* Aim of the task:
The expected output is each line in the data below that includes the string "godine".

[Collected data]
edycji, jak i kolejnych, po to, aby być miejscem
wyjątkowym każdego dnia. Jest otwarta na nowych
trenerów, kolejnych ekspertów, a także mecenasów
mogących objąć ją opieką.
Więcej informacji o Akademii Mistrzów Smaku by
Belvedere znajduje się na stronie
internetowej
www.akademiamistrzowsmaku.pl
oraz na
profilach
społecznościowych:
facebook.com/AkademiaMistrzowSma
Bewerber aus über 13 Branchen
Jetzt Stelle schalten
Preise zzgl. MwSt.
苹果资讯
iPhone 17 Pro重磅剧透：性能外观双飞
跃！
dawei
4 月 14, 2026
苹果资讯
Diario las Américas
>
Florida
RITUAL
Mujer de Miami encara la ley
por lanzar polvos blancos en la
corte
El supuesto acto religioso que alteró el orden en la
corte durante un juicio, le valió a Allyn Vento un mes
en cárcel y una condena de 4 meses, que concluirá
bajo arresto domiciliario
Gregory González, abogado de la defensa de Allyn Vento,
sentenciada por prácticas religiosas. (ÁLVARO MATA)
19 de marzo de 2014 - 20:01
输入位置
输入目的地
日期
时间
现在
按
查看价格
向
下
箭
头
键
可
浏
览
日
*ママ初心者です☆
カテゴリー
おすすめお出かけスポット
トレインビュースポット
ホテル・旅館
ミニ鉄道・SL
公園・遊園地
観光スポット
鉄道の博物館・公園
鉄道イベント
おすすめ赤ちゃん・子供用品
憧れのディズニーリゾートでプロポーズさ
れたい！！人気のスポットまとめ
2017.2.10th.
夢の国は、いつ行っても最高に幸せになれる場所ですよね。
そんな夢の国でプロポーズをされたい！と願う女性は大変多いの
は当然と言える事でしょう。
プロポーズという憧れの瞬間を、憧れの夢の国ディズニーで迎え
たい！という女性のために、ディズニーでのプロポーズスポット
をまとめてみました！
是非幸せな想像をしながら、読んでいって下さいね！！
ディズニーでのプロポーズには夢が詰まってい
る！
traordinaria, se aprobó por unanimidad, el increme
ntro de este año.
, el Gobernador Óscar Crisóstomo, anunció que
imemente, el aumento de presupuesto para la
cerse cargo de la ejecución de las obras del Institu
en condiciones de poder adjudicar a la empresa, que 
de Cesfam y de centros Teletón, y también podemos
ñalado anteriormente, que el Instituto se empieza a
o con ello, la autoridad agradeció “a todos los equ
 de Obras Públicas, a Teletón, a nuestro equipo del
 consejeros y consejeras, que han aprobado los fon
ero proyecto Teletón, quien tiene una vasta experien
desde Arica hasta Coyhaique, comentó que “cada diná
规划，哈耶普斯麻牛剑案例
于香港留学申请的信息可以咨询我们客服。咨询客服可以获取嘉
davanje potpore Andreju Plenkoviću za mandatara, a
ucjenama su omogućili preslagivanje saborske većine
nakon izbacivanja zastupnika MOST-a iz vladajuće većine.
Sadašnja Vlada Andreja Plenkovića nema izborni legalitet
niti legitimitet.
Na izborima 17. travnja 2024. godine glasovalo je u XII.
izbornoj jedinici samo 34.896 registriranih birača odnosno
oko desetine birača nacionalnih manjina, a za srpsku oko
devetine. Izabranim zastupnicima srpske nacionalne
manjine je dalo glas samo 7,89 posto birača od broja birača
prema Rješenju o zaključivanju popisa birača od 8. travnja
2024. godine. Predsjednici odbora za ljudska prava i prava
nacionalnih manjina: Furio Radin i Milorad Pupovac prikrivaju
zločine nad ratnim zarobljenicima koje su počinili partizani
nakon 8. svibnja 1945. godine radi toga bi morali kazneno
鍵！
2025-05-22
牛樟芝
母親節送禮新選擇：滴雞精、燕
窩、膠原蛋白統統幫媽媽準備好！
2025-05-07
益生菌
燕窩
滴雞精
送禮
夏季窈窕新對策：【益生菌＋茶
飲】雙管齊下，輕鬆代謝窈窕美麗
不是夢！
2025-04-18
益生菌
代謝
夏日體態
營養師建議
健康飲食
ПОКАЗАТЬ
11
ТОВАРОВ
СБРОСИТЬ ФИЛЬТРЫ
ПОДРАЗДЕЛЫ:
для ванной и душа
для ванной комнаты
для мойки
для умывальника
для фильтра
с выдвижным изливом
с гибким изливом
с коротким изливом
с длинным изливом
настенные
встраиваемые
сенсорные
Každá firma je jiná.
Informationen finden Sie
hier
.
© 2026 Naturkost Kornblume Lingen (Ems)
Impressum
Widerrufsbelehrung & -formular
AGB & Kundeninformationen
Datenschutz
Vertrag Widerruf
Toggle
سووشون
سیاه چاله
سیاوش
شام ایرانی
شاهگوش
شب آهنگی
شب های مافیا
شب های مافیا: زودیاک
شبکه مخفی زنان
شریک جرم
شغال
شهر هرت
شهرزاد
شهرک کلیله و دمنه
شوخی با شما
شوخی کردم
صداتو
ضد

* Solution for this task:
Na izborima 17. travnja 2024. godine glasovalo je u XII.
2024. godine. Predsjednici odbora za ljudska prava i prava
nakon 8. svibnja 1945. godine radi toga bi morali kazneno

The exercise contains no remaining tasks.